● What this task involves:
Here is the task for the records below: repeat exactly the lines from the one with "Identify the click" to the one with "2.10.2012: Formanden for", both included, and nothing else.
··· Data in this exercise ···
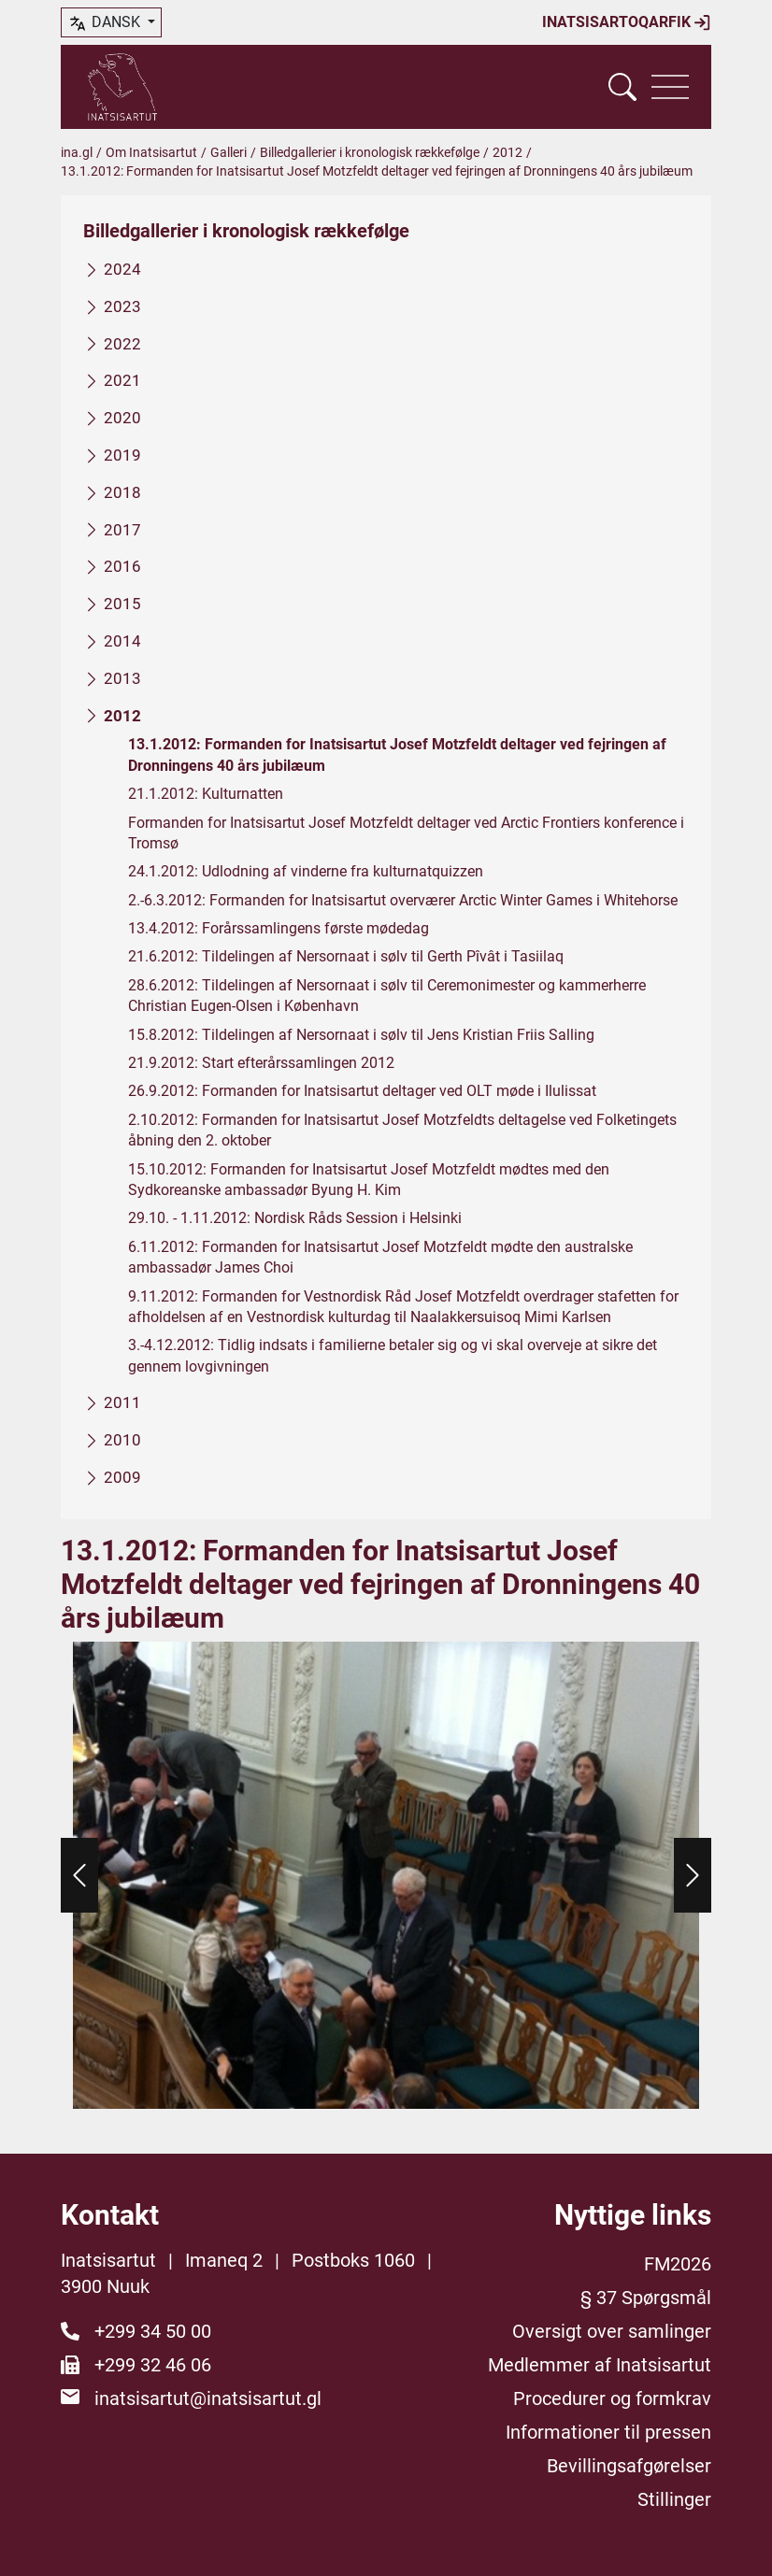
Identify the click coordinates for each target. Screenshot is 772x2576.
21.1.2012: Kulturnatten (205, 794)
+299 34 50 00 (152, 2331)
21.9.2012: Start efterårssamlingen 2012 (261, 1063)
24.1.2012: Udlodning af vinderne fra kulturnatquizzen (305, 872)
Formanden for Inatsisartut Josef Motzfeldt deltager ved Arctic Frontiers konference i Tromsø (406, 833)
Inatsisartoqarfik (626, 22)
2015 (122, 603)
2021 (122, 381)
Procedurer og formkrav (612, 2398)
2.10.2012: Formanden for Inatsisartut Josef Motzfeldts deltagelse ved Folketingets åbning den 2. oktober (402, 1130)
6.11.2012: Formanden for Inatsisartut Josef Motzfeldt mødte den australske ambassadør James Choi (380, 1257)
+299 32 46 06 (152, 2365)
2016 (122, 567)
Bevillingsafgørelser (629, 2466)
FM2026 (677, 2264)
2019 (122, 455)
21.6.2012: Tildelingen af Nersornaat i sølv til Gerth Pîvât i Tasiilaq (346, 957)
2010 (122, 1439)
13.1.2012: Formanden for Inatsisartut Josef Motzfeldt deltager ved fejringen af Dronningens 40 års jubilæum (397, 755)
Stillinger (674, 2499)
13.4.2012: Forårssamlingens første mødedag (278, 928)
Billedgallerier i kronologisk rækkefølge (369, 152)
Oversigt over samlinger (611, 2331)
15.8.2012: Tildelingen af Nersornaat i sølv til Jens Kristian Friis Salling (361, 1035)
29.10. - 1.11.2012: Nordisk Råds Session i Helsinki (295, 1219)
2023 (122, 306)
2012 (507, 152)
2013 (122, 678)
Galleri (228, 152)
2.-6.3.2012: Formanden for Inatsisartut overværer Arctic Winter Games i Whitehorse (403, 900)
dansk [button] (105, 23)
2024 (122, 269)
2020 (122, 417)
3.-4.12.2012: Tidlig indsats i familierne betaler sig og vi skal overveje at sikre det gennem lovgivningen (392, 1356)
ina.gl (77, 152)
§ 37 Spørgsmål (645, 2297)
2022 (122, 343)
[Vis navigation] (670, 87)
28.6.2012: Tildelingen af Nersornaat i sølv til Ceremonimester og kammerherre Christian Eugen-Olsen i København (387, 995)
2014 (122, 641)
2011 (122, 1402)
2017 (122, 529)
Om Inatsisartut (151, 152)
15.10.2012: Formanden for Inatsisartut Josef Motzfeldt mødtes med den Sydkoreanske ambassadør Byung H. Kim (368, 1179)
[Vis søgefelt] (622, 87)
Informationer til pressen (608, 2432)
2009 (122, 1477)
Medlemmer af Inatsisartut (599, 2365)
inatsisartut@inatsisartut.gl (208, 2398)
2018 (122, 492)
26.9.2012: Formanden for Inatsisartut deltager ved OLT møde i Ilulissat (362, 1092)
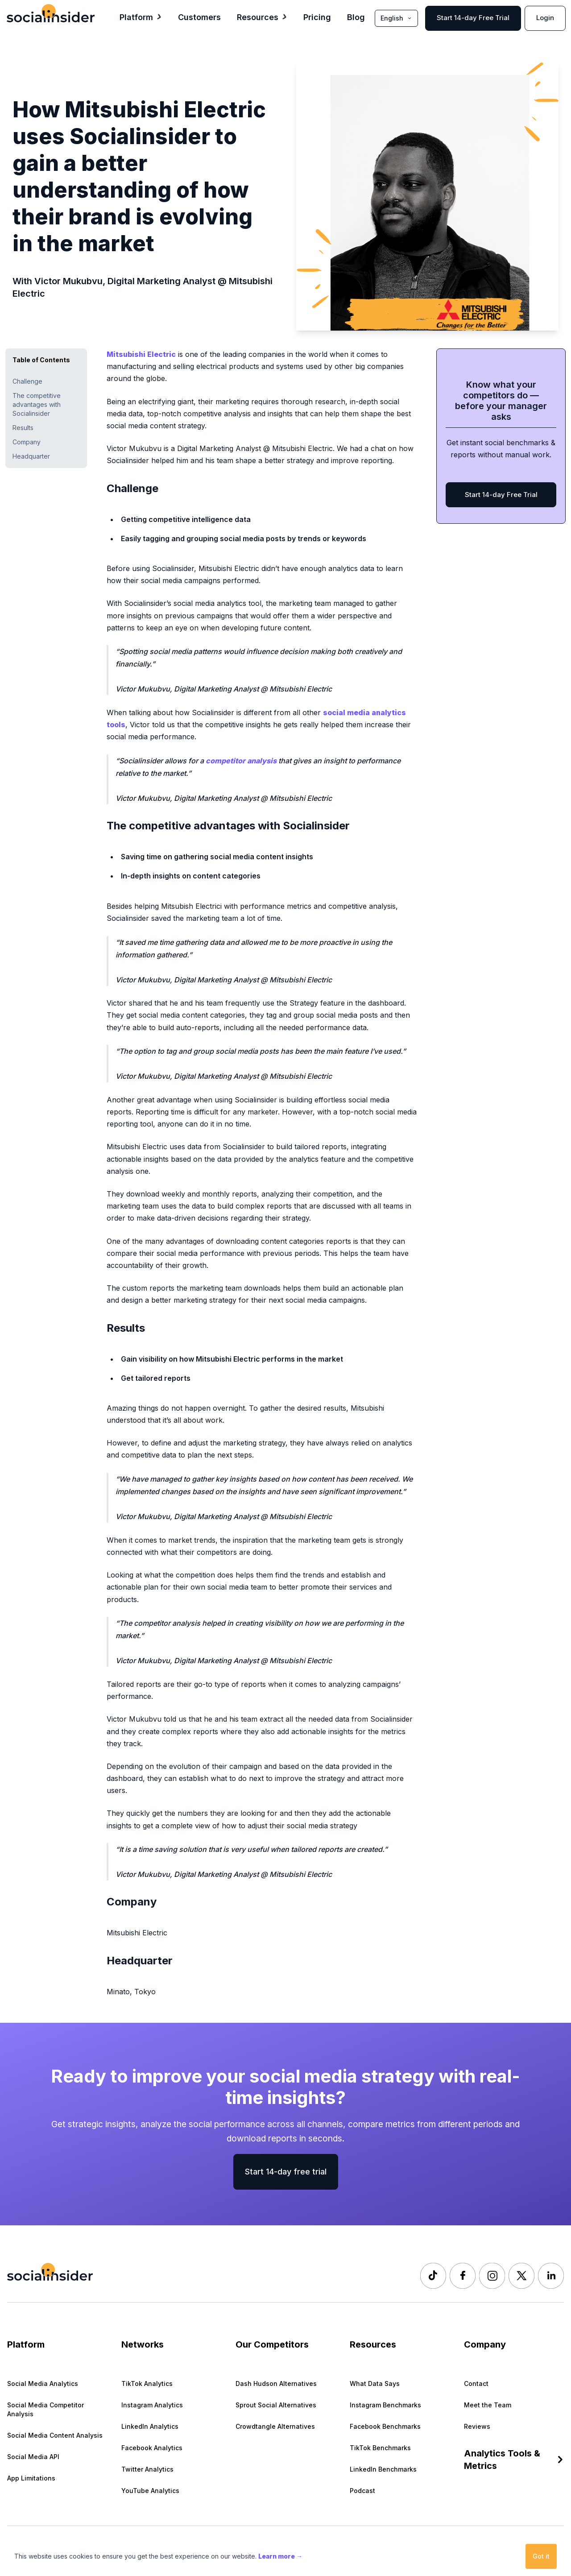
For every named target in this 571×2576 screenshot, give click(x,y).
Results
···
··· Data in this exercise ···
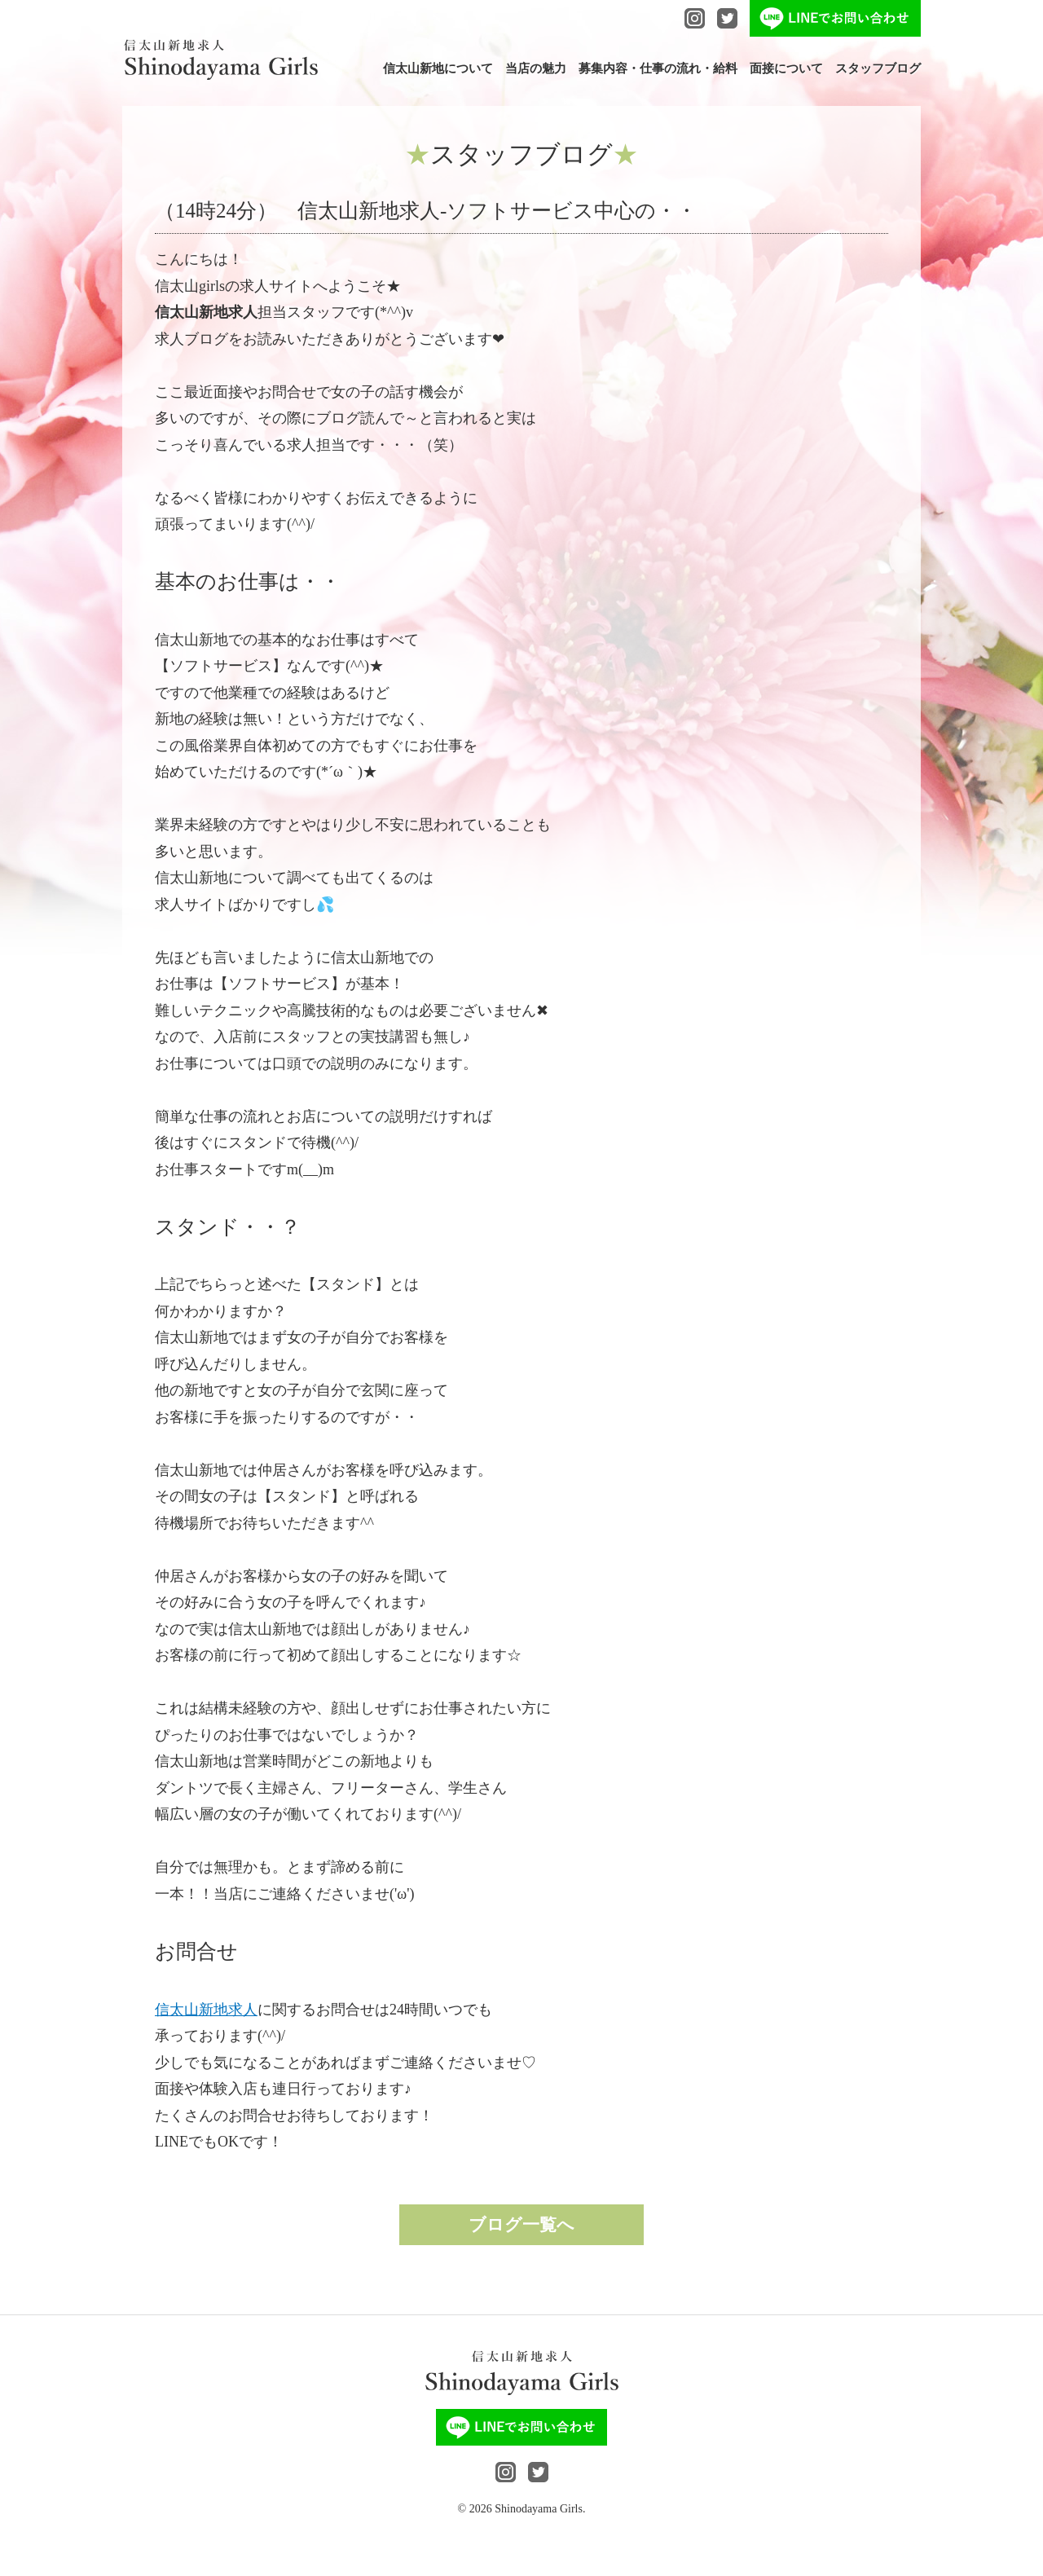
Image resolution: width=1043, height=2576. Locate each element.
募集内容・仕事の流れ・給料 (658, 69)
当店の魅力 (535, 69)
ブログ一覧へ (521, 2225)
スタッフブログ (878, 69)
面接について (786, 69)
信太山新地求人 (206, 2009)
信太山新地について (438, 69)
···
··· Data in this exercise ···
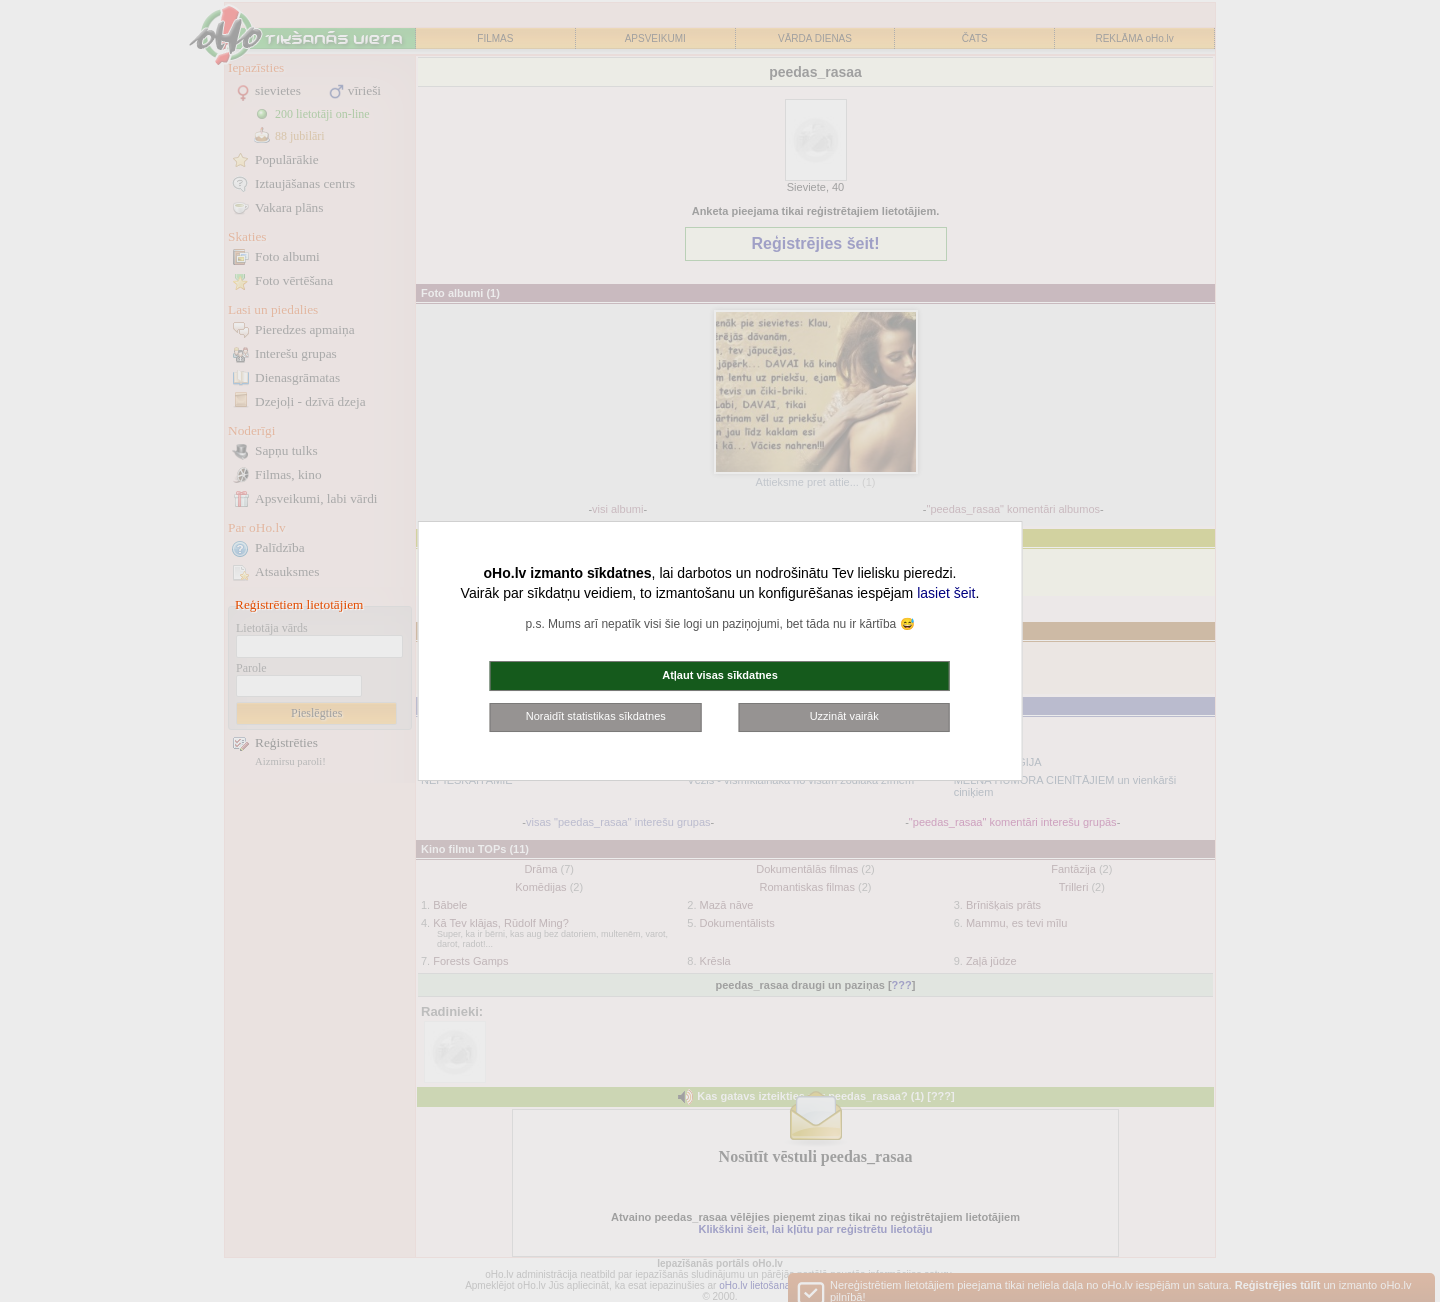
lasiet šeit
···
● Problem solution:
Identify the click coordinates for each target. Screenshot is 772x2576.
21.1.2012: Kulturnatten (205, 794)
+299 34 50 00 (152, 2331)
21.9.2012: Start efterårssamlingen 2012 (261, 1063)
24.1.2012: Udlodning af vinderne fra kulturnatquizzen (305, 872)
Formanden for Inatsisartut Josef Motzfeldt deltager ved Arctic Frontiers konference i Tromsø (406, 833)
Inatsisartoqarfik (626, 22)
2015 (122, 603)
2021 (122, 381)
Procedurer og formkrav (612, 2398)
2.10.2012: Formanden for Inatsisartut Josef Motzfeldts deltagelse ved Folketingets åbning den 2. oktober (402, 1130)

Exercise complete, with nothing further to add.